Sammy Tirop

Medal record

Men's athletics

Representing Kenya

Commonwealth Games

Goodwill Games

= Sammy Tirop =

Kenyan middle-distance runner

Samuel Tirop (born 13 January 1959 in Nandi District) is a former Kenyan middle-distance runner who ran in the 800 metres.

Tirop's first major medal came at the 1986 Goodwill Games, where he was his country's sole medallist with his bronze in the 800 m. His career coincided with a period of Kenyan dominance in men's middle-distance running: Kenyans won all the major titles from 1987 to 1992 through runners such as Billy Konchellah and Paul Ereng. As a result, he frequently missed out on major competitions due to the high calibre of opposition at the national level.

He won at the East and Central African Championships in 1989 and in December he managed second at the 1989 Kenyan Trials for the Commonwealth Games, running a personal best of 1:44.3 minutes which ranked him eleventh in the world that year.
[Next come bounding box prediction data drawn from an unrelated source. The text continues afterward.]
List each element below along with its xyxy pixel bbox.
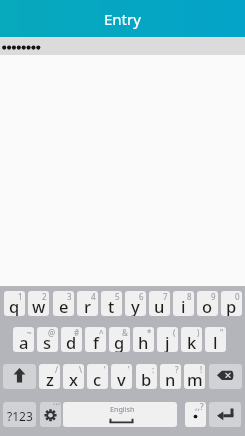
- staticText: 1: [18, 291, 23, 302]
- button[interactable]: !: [184, 364, 205, 389]
- staticText: n: [165, 368, 176, 389]
- staticText: 4: [91, 291, 96, 302]
- staticText: l: [213, 331, 218, 352]
- staticText: :: [152, 364, 155, 375]
- button[interactable]: ?123: [3, 402, 36, 427]
- staticText: b: [141, 368, 152, 389]
- button[interactable]: Shift: [3, 364, 36, 389]
- staticText: c: [93, 368, 102, 389]
- button[interactable]: @: [37, 327, 58, 352]
- button[interactable]: Space: [63, 402, 177, 427]
- staticText: k: [187, 331, 197, 352]
- staticText: English: [110, 404, 135, 414]
- staticText: ?123: [7, 408, 33, 424]
- staticText: !: [200, 364, 203, 375]
- staticText: s: [43, 331, 52, 352]
- staticText: 2: [42, 291, 47, 302]
- button[interactable]: /: [39, 364, 60, 389]
- staticText: /: [55, 364, 58, 375]
- staticText: o: [202, 295, 213, 316]
- staticText: 5: [115, 291, 120, 302]
- button[interactable]: ’: [111, 364, 132, 389]
- staticText: 6: [139, 291, 144, 302]
- staticText: x: [69, 368, 78, 389]
- button[interactable]: Password entry field: [0, 37, 245, 55]
- staticText: #: [74, 327, 80, 338]
- staticText: &: [122, 327, 128, 338]
- staticText: @: [48, 327, 56, 338]
- button[interactable]: ‘: [87, 364, 108, 389]
- button[interactable]: Period: [185, 402, 206, 427]
- button[interactable]: ": [205, 327, 226, 352]
- button[interactable]: 1: [4, 291, 25, 316]
- staticText: \: [79, 364, 82, 375]
- button[interactable]: 0: [221, 291, 242, 316]
- staticText: 8: [187, 291, 192, 302]
- button[interactable]: \: [63, 364, 84, 389]
- staticText: ": [220, 327, 224, 338]
- staticText: 3: [67, 291, 72, 302]
- staticText: d: [66, 331, 77, 352]
- button[interactable]: ): [181, 327, 202, 352]
- button[interactable]: 2: [28, 291, 49, 316]
- staticText: w: [32, 295, 46, 316]
- staticText: y: [131, 295, 140, 316]
- button[interactable]: #: [61, 327, 82, 352]
- staticText: (: [173, 327, 176, 338]
- staticText: ): [197, 327, 200, 338]
- staticText: u: [154, 295, 165, 316]
- staticText: ‘: [104, 364, 106, 375]
- staticText: r: [84, 295, 91, 316]
- button[interactable]: 5: [101, 291, 122, 316]
- staticText: q: [9, 295, 20, 316]
- button[interactable]: &: [109, 327, 130, 352]
- button[interactable]: ?: [160, 364, 181, 389]
- staticText: 7: [163, 291, 168, 302]
- staticText: Entry: [104, 9, 141, 29]
- button[interactable]: Enter: [209, 402, 241, 427]
- staticText: h: [138, 331, 149, 352]
- staticText: ~: [27, 327, 32, 338]
- button[interactable]: 7: [149, 291, 170, 316]
- staticText: p: [226, 295, 237, 316]
- button[interactable]: ~: [13, 327, 34, 352]
- staticText: ?: [175, 364, 179, 375]
- button[interactable]: ^: [85, 327, 106, 352]
- button[interactable]: :: [136, 364, 157, 389]
- staticText: t: [108, 295, 115, 316]
- staticText: e: [59, 295, 69, 316]
- button[interactable]: 3: [53, 291, 74, 316]
- button[interactable]: Settings: [40, 402, 61, 427]
- staticText: 0: [235, 291, 240, 302]
- staticText: i: [181, 295, 186, 316]
- staticText: ’: [128, 364, 130, 375]
- staticText: ^: [99, 327, 104, 338]
- staticText: m: [187, 368, 203, 389]
- button[interactable]: 6: [125, 291, 146, 316]
- button[interactable]: 9: [197, 291, 218, 316]
- button[interactable]: (: [157, 327, 178, 352]
- staticText: f: [93, 331, 99, 352]
- staticText: j: [165, 331, 170, 352]
- button[interactable]: 8: [173, 291, 194, 316]
- staticText: *: [147, 327, 152, 338]
- staticText: ,,?: [195, 402, 204, 412]
- staticText: g: [114, 331, 125, 352]
- staticText: 9: [211, 291, 216, 302]
- staticText: v: [117, 368, 126, 389]
- button[interactable]: *: [133, 327, 154, 352]
- button[interactable]: 4: [77, 291, 98, 316]
- staticText: a: [19, 331, 29, 352]
- staticText: z: [46, 368, 54, 389]
- button[interactable]: Backspace: [209, 364, 242, 389]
Largely unknown outside of his home nation, he went on to upset both Nixon Kiprotich and Sebastian Coe to win the 800 m at the 1990 Commonwealth Games in Auckland. When asked how he had achieved such a feat at the age of 31 with little international experience, he responded that he was typically fourth or fifth at the Kenyan Championships behind World and Olympic champions for opposition.

When the trials for the 1992 Barcelona Olympics came, Tirop again missed out on selection. Renowned Kenyan running coach Brother Colm O'Connell remarked: "You had the Olympic champion, Ereng; the world champion, Konchellah, and the Commonwealth champion, Sammy Tirop, and none of them made the team. That's what running in Kenya is like."